Correio Braziliense
postado em 05/08/2020 04:06
“Quando o meu pai piorou e precisou ser intubado, achamos que ele não fosse resistir.” É o que conta Anne Shirlly, 48 anos. A servidora pública acompanhou — a distância — o quadro de Matias Gomes de Sousa, 79, paciente diagnosticado com covid-19 que precisou ser internado em uma unidade de terapia intensiva (UTI). A preocupação da família aumentou com a notícia sobre a necessidade de intubá-lo. “A gente fica na insegurança, sem saber o que fazer, ainda mais porque não podemos entrar no hospital. Então, não sabíamos se ele voltaria”, lembra Anne.
Mas Matias resistiu, venceu a covid-19, celebrou as bodas de ouro com a mulher no hospital e, depois, foi liberado para continuar o tratamento em casa. A recuperação é lenta por causa do tratamento complexo. “Ele perdeu muita massa magra, tem dificuldade de ficar em pé e acaba ficando muito cansado, mas está sendo acompanhado com fisioterapia. Talvez a situação fosse outra se não tivesse chegado à necessidade da intubação”, avalia.

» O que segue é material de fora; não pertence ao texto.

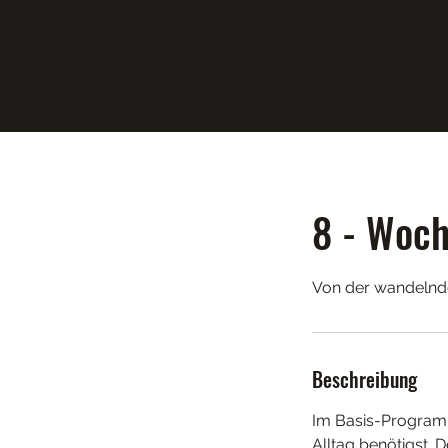
8 - Woch
Von der wandelnd
Beschreibung
Im Basis-Programm
Alltag benötigst. 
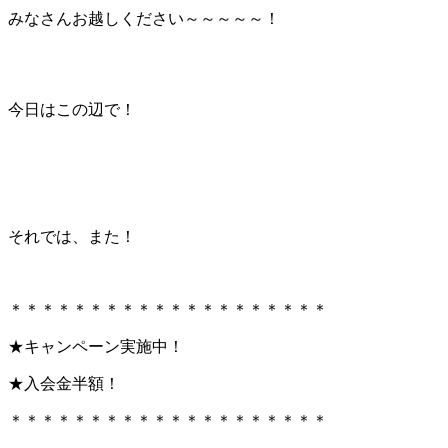
みなさんお越しください～～～～～！
今日はこの辺で！
それでは、また！
＊＊＊＊＊＊＊＊＊＊＊＊＊＊＊＊＊＊＊＊
★キャンペーン実施中！
★入会金半額！
＊＊＊＊＊＊＊＊＊＊＊＊＊＊＊＊＊＊＊＊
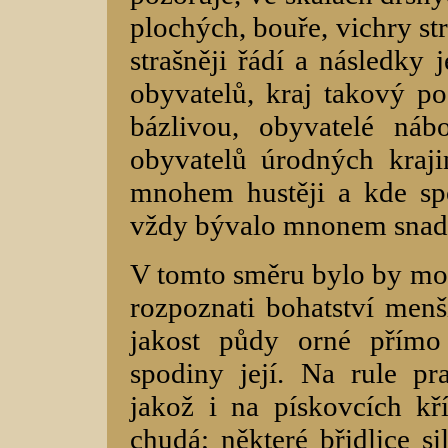
plochých, bouře, vichry str
strašněji řádí a následky 
obyvatelů, kraj takový po 
bázlivou, obyvatelé náb
obyvatelů úrodných kraji
mnohem hustěji a kde sp
vždy bývalo mnonem snadn
V tomto směru bylo by možn
rozpoznati bohatství menš
jakost půdy orné přímo
spodiny její. Na rule pr
jakož i na pískovcích kří
chudá; některé břidlice s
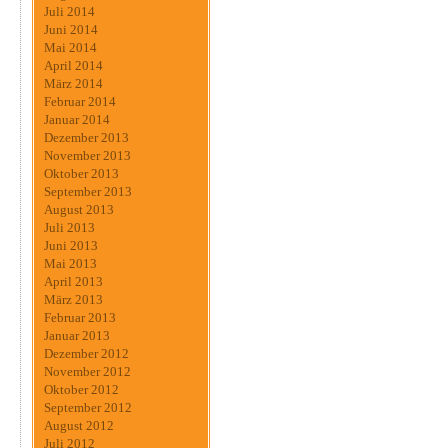
Juli 2014
Juni 2014
Mai 2014
April 2014
März 2014
Februar 2014
Januar 2014
Dezember 2013
November 2013
Oktober 2013
September 2013
August 2013
Juli 2013
Juni 2013
Mai 2013
April 2013
März 2013
Februar 2013
Januar 2013
Dezember 2012
November 2012
Oktober 2012
September 2012
August 2012
Juli 2012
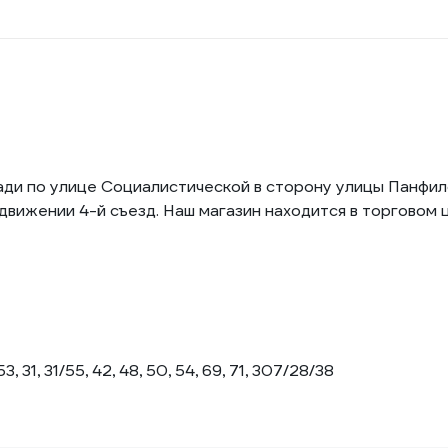
ади по улице Социалистической в сторону улицы Панфил
движении 4-й съезд. Наш магазин находится в торговом 
3, 31, 31/55, 42, 48, 50, 54, 69, 71, 307/28/38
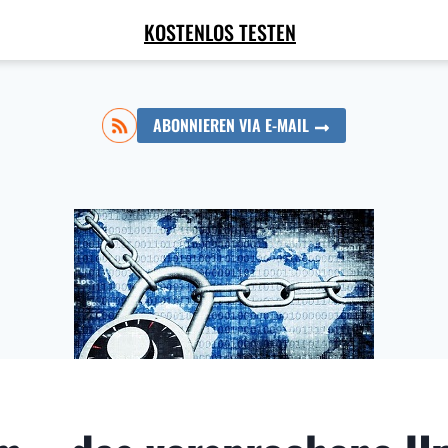
KOSTENLOS TESTEN
ABONNIEREN VIA E-MAIL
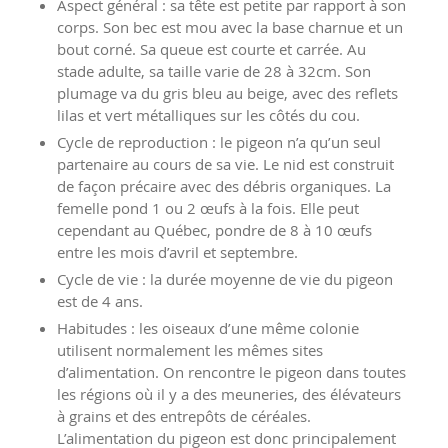
Aspect général : sa tête est petite par rapport à son
corps. Son bec est mou avec la base charnue et un
bout corné. Sa queue est courte et carrée. Au
stade adulte, sa taille varie de 28 à 32cm. Son
plumage va du gris bleu au beige, avec des reflets
lilas et vert métalliques sur les côtés du cou.
Cycle de reproduction : le pigeon n’a qu’un seul
partenaire au cours de sa vie. Le nid est construit
de façon précaire avec des débris organiques. La
femelle pond 1 ou 2 œufs à la fois. Elle peut
cependant au Québec, pondre de 8 à 10 œufs
entre les mois d’avril et septembre.
Cycle de vie : la durée moyenne de vie du pigeon
est de 4 ans.
Habitudes : les oiseaux d’une même colonie
utilisent normalement les mêmes sites
d’alimentation. On rencontre le pigeon dans toutes
les régions où il y a des meuneries, des élévateurs
à grains et des entrepôts de céréales.
L’alimentation du pigeon est donc principalement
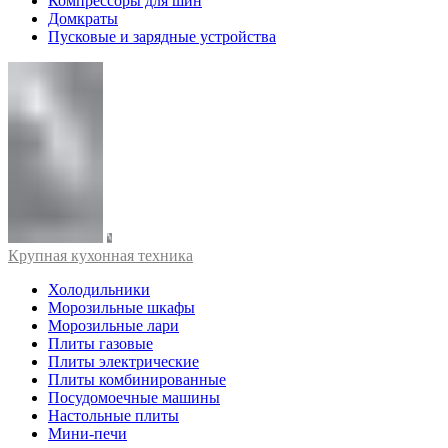
Компрессоры для шин
Домкраты
Пусковые и зарядные устройства
Крупная кухонная техника
Холодильники
Морозильные шкафы
Морозильные лари
Плиты газовые
Плиты электрические
Плиты комбинированные
Посудомоечные машины
Настольные плиты
Мини-печи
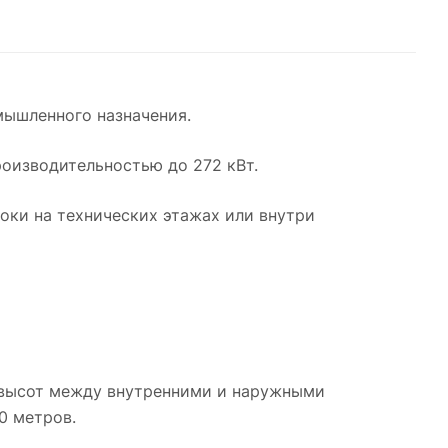
ышленного назначения.
оизводительностью до 272 кВт.
ки на технических этажах или внутри
высот между внутренними и наружными
0 метров.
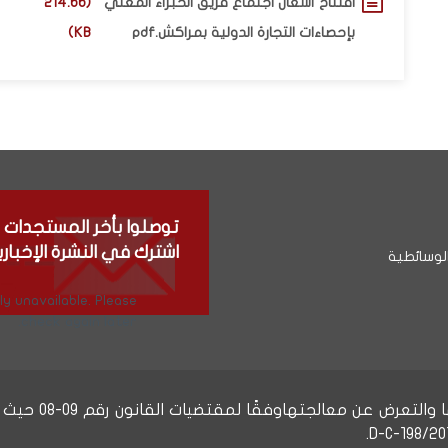
افتتاح أشغال اجتماع فريق الخبراء المعني
(214.66
بإحصاءات التجارة الدولية بمراكش.pdf
KB)
توصلوا بأخر المستجدات
اشترك في النشرة الإخباري
لوسائطية
y unavailable. Please
check again later.
يحق لكم الولوج 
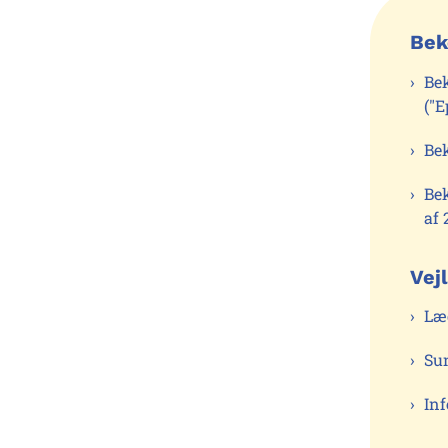
Bek
Be
("E
Be
Be
af 
Vej
Læ
Su
In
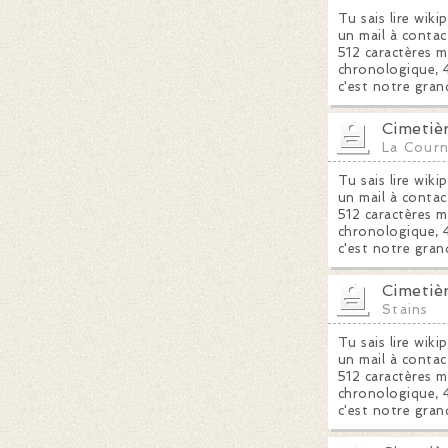
Tu sais lire wiki
un mail à contac
512 caractères m
chronologique, 4
c'est notre gran
Cimetiè
La Cour
Tu sais lire wiki
un mail à contac
512 caractères m
chronologique, 4
c'est notre gran
Cimetiè
Stains
Tu sais lire wiki
un mail à contac
512 caractères m
chronologique, 4
c'est notre gran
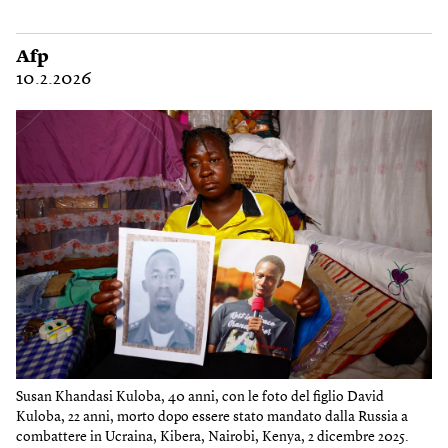
Afp
10.2.2026
Susan Khandasi Kuloba, 40 anni, con le foto del figlio David
Kuloba, 22 anni, morto dopo essere stato mandato dalla Russia a
combattere in Ucraina, Kibera, Nairobi, Kenya, 2 dicembre 2025.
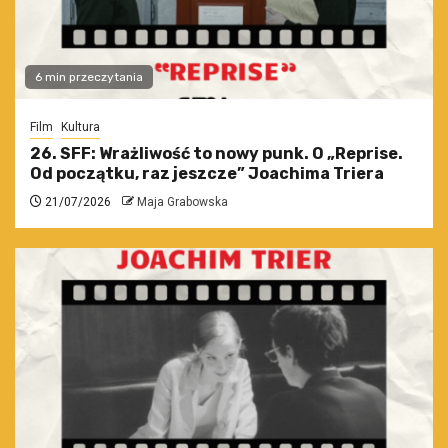
6 min przeczytania
Film
Kultura
26. SFF: Wrażliwość to nowy punk. O „Reprise.
Od początku, raz jeszcze” Joachima Triera
21/07/2026
Maja Grabowska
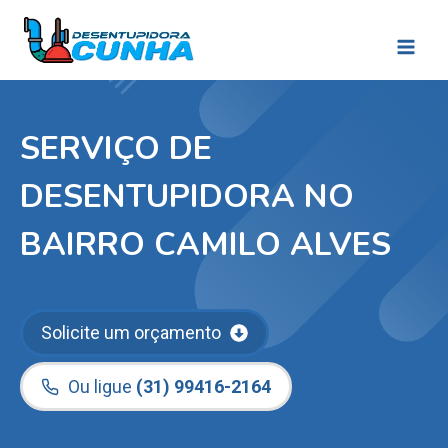
Pular
para
o
Conteúdo
SERVIÇO DE
DESENTUPIDORA NO
BAIRRO CAMILO ALVES
Solicite um orçamento
Ou ligue
(31) 99416-2164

O medo dos filhos de Matias é comum para muitas famílias com parentes que chegam ao ponto de intubar por causa da covid-19. Nesses casos, o paciente passa por um procedimento invasivo, demanda mais atenção, equipamentos e medicações, e fica inconsciente, enquanto os médicos tentam reverter o quadro. “Esse é um dos estágios mais graves da evolução do coronavírus, porque é uma doença que ataca vários órgãos, mas, principalmente, os pulmões, o que leva a uma deterioração pulmonar em graus variados. Desde falta de ar, quando a pessoa cansa mais fácil, até a insuficiência respiratória, quando ela não consegue levar oxigênio suficiente para o corpo e precisa desse procedimento”, explica Rodrigo Aires, médico anestesiologista do Hospital Santa Lúcia.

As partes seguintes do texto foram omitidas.